The latest problem centered on the Kwame Nkrumah International School. It had applied to the school board to open as a charter school and had received provisional approval but not a final nod. Kwame Nkrumah nevertheless opened on Sept. 17--officials said they were certain permission was forthcoming even though a school board committee had voted to deny the charter a few days before.
For 270 children, ages 5 through 18, the mix-up means they will most likely have to find a new place to go to school. School board members blamed the school's trustees. "We told these guys not to open," said Tonya Vidal Kinlow (At Large), head of the school board's charter committee. "We asked for information. How did we screw up?"
Parents and charter school proponents countered that the board should have made clear much earlier whether the school would be granted a charter. "I think the school board handled it poorly," said Virginia Walden, executive director of D.C. Parents for School Choice. "There was a lot of miscommunication. . . . I'm concerned about the whole involvement of the Board of Education in the chartering process. They need to make definite statements. They need to say, 'We will not charter you.' " They didn't in this case."
Robert Cane, executive director of the D.C.-based Friends of Choice in Urban Schools, was blunter: "I think the board's action is unconscionable. . . . The school board just didn't do its job in making the decision on this one."
Kinlow acknowledged that her panel may have stretched out the approval process. "If we did anything wrong, we gave them too much time," she said. "After asking them a few times, we should have said, 'No.' . . . But some people say we don't try to work with our charter schools and we do."
Aside from approving charter schools, the board's main responsibility now is completing a series of self-studies and issuing policy statements, both steps ordered by the D.C. financial control board as part of the transition back to power. Board members and a team of consultants and facilitators have devoted dozens of hours to the effort, with mixed results.

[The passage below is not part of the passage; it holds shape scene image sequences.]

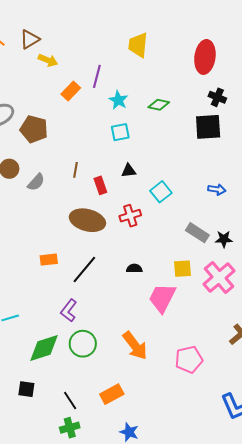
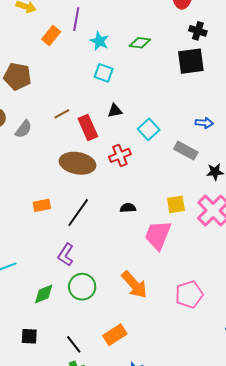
cyan square: (120, 132) -> (104, 73), turned 36
brown line: (75, 170) -> (62, 114), turned 56
red rectangle: (100, 185) -> (88, 128), size x1.4
gray rectangle: (197, 233) -> (186, 151), moved
green diamond: (44, 348) -> (44, 294), size x0.7

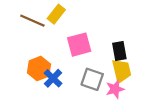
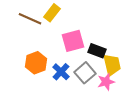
black rectangle: (119, 51) -> (97, 51), moved, turned -60
blue cross: (53, 78) -> (61, 72), moved
gray square: (92, 79) -> (85, 73), turned 30

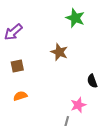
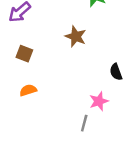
brown square: (17, 66) -> (24, 54), turned 32

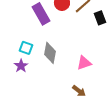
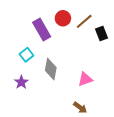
cyan square: (26, 48) -> (26, 55), moved, turned 32

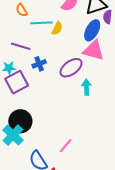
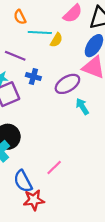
blue cross: (39, 64) -> (33, 77), turned 32
cyan arrow: (86, 87) -> (82, 106), turned -35

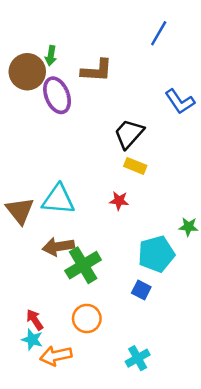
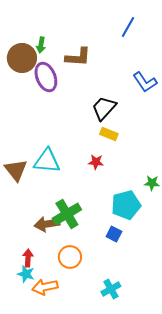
brown arrow: (58, 247) -> (47, 224), moved
red arrow: (35, 320) -> (28, 258), turned 36

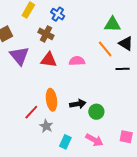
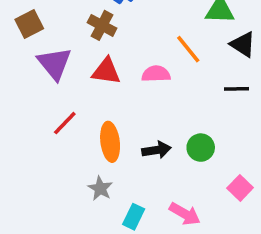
orange line: (105, 49) -> (188, 49), moved
red line: (31, 112) -> (65, 123), moved
green circle: (96, 112) -> (201, 148), moved
pink square: (126, 137) -> (240, 188), moved, turned 32

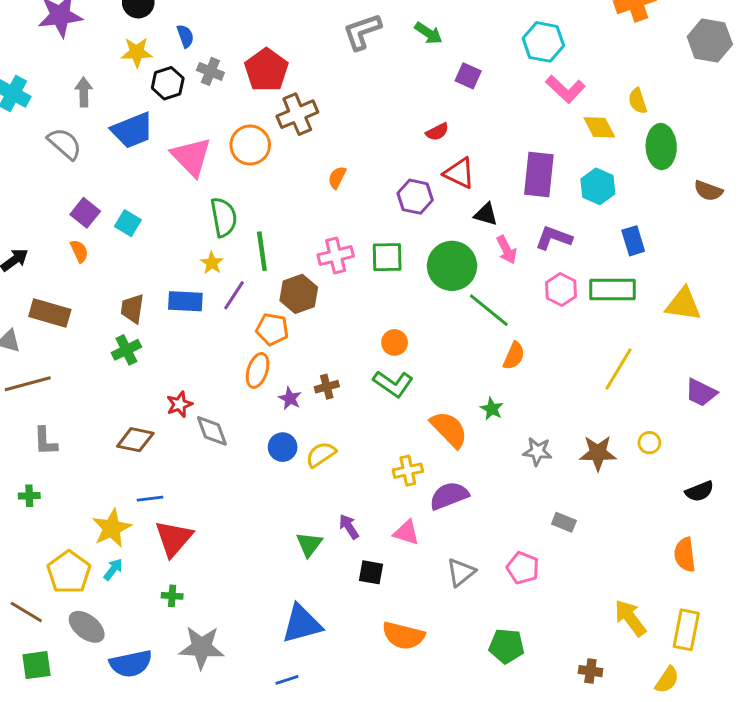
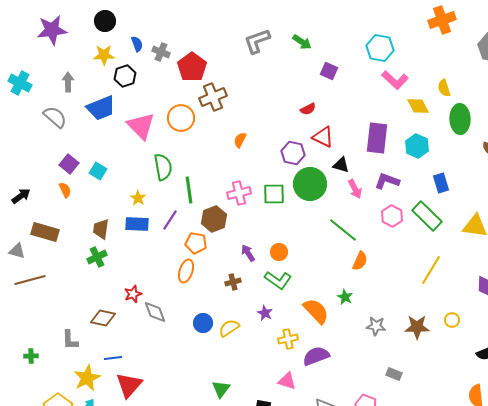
gray cross: (210, 71) -> (161, 52), moved
yellow star: (212, 263) -> (138, 198), moved
green circle: (452, 266) -> (310, 184), moved
green rectangle: (613, 289) -> (427, 216), turned 44
purple star: (290, 398) -> (265, 313), moved
gray L-shape: (45, 441) -> (70, 340), moved
purple arrow: (349, 527) -> (248, 253), moved

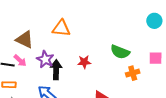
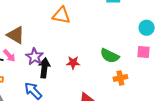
orange triangle: (61, 28) -> (61, 15), moved
pink square: (156, 58) -> (143, 52), moved

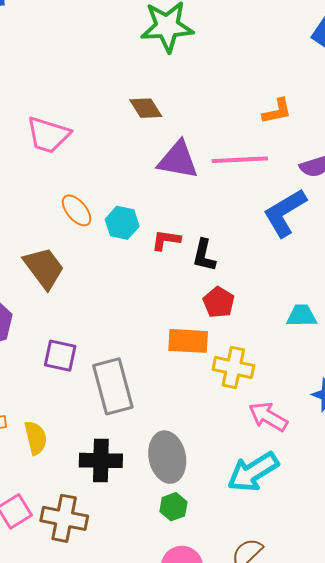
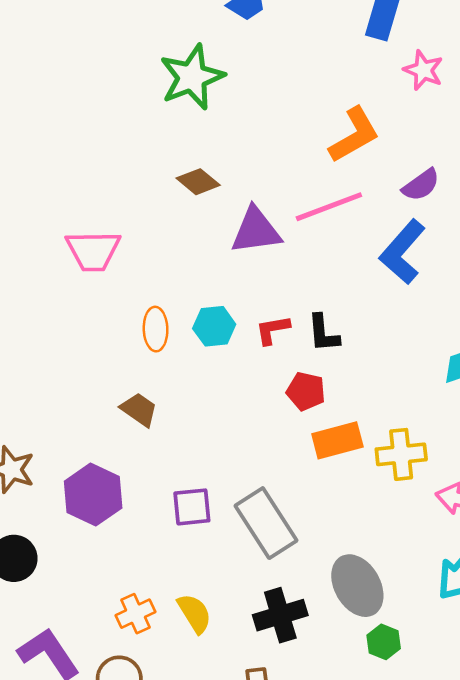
orange L-shape: (277, 111) -> (354, 135), size x1.5
orange ellipse: (77, 210) -> (156, 329), turned 56
brown trapezoid: (44, 268) -> (139, 410), size x0.7
red pentagon: (219, 302) -> (306, 391), moved

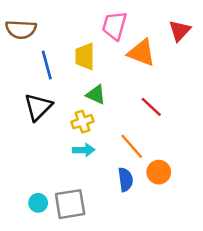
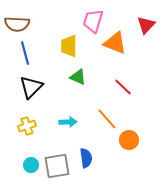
blue line: (47, 65) -> (25, 53), moved
yellow cross: (82, 122) -> (27, 126), moved
blue semicircle: (125, 179) -> (86, 158), moved

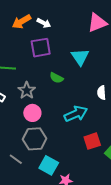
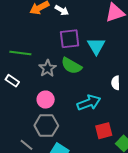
purple square: (41, 48) -> (70, 39), moved
green semicircle: (56, 78) -> (71, 66), size x1.5
gray star: (27, 90) -> (47, 68), moved

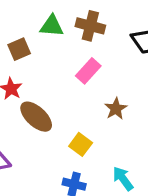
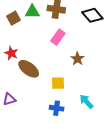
brown square: (19, 49) -> (13, 18), moved
yellow square: (81, 144) -> (58, 83), turned -32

The panel submitted a new ethics policy and "consensus building" plan to the control board on schedule. But then it was told to revise those documents after a faction of school board members complained to the control board that their views were not reflected.
In a sign of the divisiveness that has characterized the elected board, some members said they were not given time to weigh-in on the documents and complained that they were expected to rubber-stamp them. Board member Gail Dixon (At Large), chairwoman of the transition, said the members who complained skipped the relevant work sessions.
"Nothing is going to work if you don't show up to do the work," Dixon said. She has kept records of meeting schedules that were faxed to all board members, and attendance at those sessions, to prove her point.
Dixon said a series of Saturday meetings in September helped more board members come to consensus, but that two board members--she would not name them--still are not participating.
"We're dealing with 11 different personalities with some baggage," Dixon said, insisting that work is still being done. "We're progressing no matter what. We're going to forge ahead."
Control board Vice President Constance B. Newman, who oversees schools and is monitoring the transition process, declined through a spokesman to discuss it.
But others in the city are discussing a serious reformation of the board, including how it is selected. D.C. Council member Kevin P. Chavous (D-Ward 7), chairman of the Education Committee, is holding a hearing Oct. 16 on school governance and has said he will propose legislation to change the board in some way.
That view was supported by the D.C. Appleseed Center task force report, released last week. For the board to be more effective, the center concluded, it should be smaller than the current 11-member body and should be selected differently.
"The question is not whether to change the board structure, but how it should be changed," said Joshua Wyner, executive director of Appleseed. "Reform is absolutely necessary."